Mayor John F. Street and Independence National Historical Park Superintendent Dennis Reidenbach invite you to attend
The Beginning of the Archeological Dig for The President's House: Freedom and Slavery in Making a New Nation
Wednesday, March 21, 2007 at 11:00 a.m.
On the Threshold of the Liberty Bell Center Sixth & Market Streets, Philadelphia, PA
Join us at the official ground-breaking as we begin an exciting phase of the President's House project — an archeological dig to find out whether any artifacts relating to the President's House era may still be in the ground.
From 1790 to 1800, when Philadelphia was the new nation's capital city, Presidents George Washington and John Adams lived and worked in the President's House, a mansion adjacent to the present location of the Liberty Bell Center. At least nine enslaved Africans kept by George Washington also lived there. Most of the President's House was demolished in the 1830s, but there is still hope that buried on the site are materials that can add to our understanding of the lives of all those who lived there.

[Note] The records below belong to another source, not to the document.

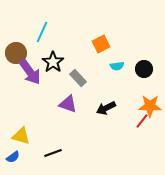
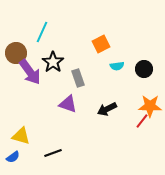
gray rectangle: rotated 24 degrees clockwise
black arrow: moved 1 px right, 1 px down
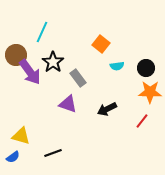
orange square: rotated 24 degrees counterclockwise
brown circle: moved 2 px down
black circle: moved 2 px right, 1 px up
gray rectangle: rotated 18 degrees counterclockwise
orange star: moved 14 px up
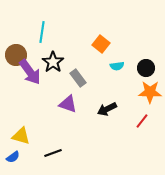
cyan line: rotated 15 degrees counterclockwise
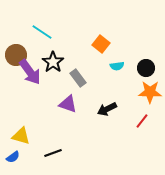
cyan line: rotated 65 degrees counterclockwise
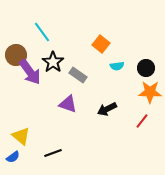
cyan line: rotated 20 degrees clockwise
gray rectangle: moved 3 px up; rotated 18 degrees counterclockwise
yellow triangle: rotated 24 degrees clockwise
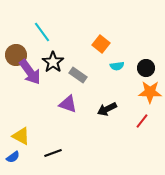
yellow triangle: rotated 12 degrees counterclockwise
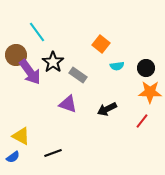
cyan line: moved 5 px left
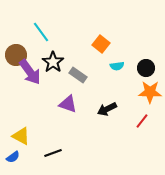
cyan line: moved 4 px right
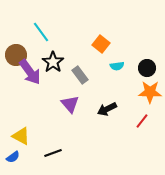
black circle: moved 1 px right
gray rectangle: moved 2 px right; rotated 18 degrees clockwise
purple triangle: moved 2 px right; rotated 30 degrees clockwise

The world-class team assembled by the URS Group to conduct the dig includes Dr. Warren Perry, Director for Archeology for the African Burial Ground in New York; Douglas Mooney, who directed the recent archeological digs at the National Constitution Center and James Oronoco Dexter Sites; and Dr. Cheryl LaRoche, a conservator who worked on both the African Burial Ground and National Constitution Center projects.
The team headed by Kelly/Maiello Architects and Planners has been selected to design and build the President's House commemorative project.